# Marshall Homas Casters



## cdayo (Jan 28, 2014)

Hey gang,

Looking for some replacement casters for a 1979 Marshall 4x12 I bought.

The caster would need to be a 3/8" stud - 24 thread count as seen on this thread!

http://www.thegearpage.net/board/showthread.php?t=1162435

I tried following the info on the thread above but got nowhere as I don't know of other retailers that would sell a similar product. 
Any thoughts/tips would be greatly appreciated.


----------



## gtone (Nov 1, 2009)

Do they look like these ones?:

http://www.mojotone.com/amp-parts/Feet/Marshall-Caster-and-Socket

- - - Updated - - -


----------



## cdayo (Jan 28, 2014)

It's hard to tell as I don't have the actual caster only the base which is screwed into the cab.

I could install new ones however I would have to screw through the baffle so I am really just looking for a caster with 3/8 - 24 thread count.

Just wondering if anyone knows where I could find such caster???


----------



## greco (Jul 15, 2007)

Fastenal has locations all over Ontario.

Perhaps they can help? (or try other caster specialists)

http://www.thomasnet.com/branches.html?cov=ON&what=Casters&heading=11240207&cid=10061000&searchpos=4

Good Luck

Cheers

Dave


----------



## JHarasym (Mar 27, 2007)

I sell Colson casters : http://www.colsoncaster.com/products/productdetails/default.aspx?productid=5


----------



## jb welder (Sep 14, 2010)

The Grainger link from gearpage is working, they are on clearance for $4.11 each.
http://www.grainger.com/product/E-R-WAGNER-Swivel-Stem-Caster-3A727?s_pp=false&picUrl=//static.grainger.com/rp/s/is/image/Grainger/1G048_AS01?$smthumb$

The manufacturers part number is 9F4952127000115R


----------



## cdayo (Jan 28, 2014)

I followed up before on the grainger link and guess what? They only have 3 left in stock! Pretty unlucky.
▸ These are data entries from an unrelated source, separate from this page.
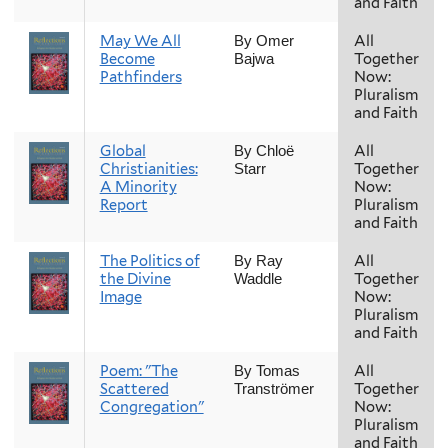
and Faith
May We All
All
By Omer
Become
Together
Bajwa
Pathfinders
Now:
Pluralism
and Faith
Global
All
By Chloë
Christianities:
Together
Starr
A Minority
Now:
Report
Pluralism
and Faith
The Politics of
All
By Ray
the Divine
Together
Waddle
Image
Now:
Pluralism
and Faith
Poem: "The
All
By Tomas
Scattered
Together
Tranströmer
Congregation"
Now:
Pluralism
and Faith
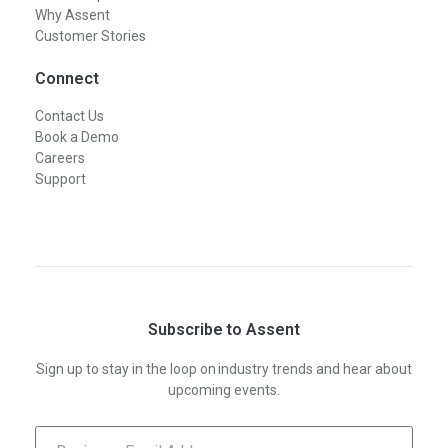
Why Assent
Customer Stories
Connect
Contact Us
Book a Demo
Careers
Support
Subscribe to Assent
Sign up to stay in the loop on industry trends and hear about
upcoming events.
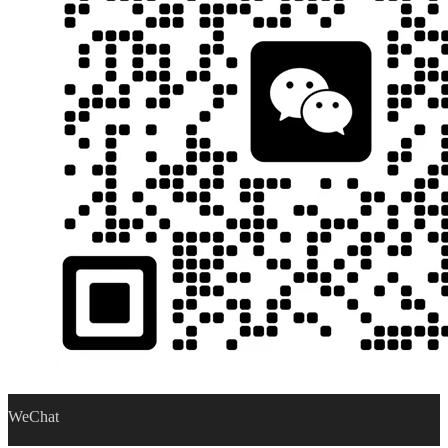
WeChat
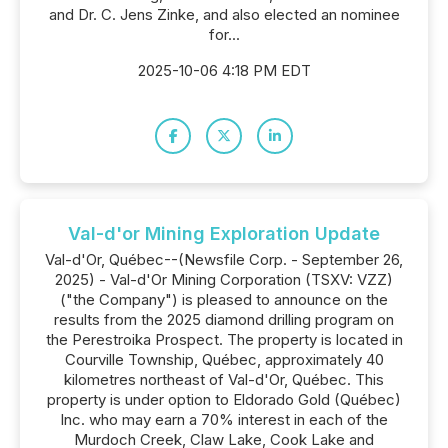
and Dr. C. Jens Zinke, and also elected an nominee
for...
2025-10-06 4:18 PM EDT
Val-d'or Mining Exploration Update
Val-d'Or, Québec--(Newsfile Corp. - September 26,
2025) - Val-d'Or Mining Corporation (TSXV: VZZ)
("the Company") is pleased to announce on the
results from the 2025 diamond drilling program on
the Perestroika Prospect. The property is located in
Courville Township, Québec, approximately 40
kilometres northeast of Val-d'Or, Québec. This
property is under option to Eldorado Gold (Québec)
Inc. who may earn a 70% interest in each of the
Murdoch Creek, Claw Lake, Cook Lake and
Ill check out some of the other links everyone else posted and get back to you!


----------



## greco (Jul 15, 2007)

JHarasym said:


> I sell Colson casters : http://www.colsoncaster.com/products/productdetails/default.aspx?productid=5


JHarasym is a friend of mine and would certainly be a good fellow to talk to.

Cheers

Dave


----------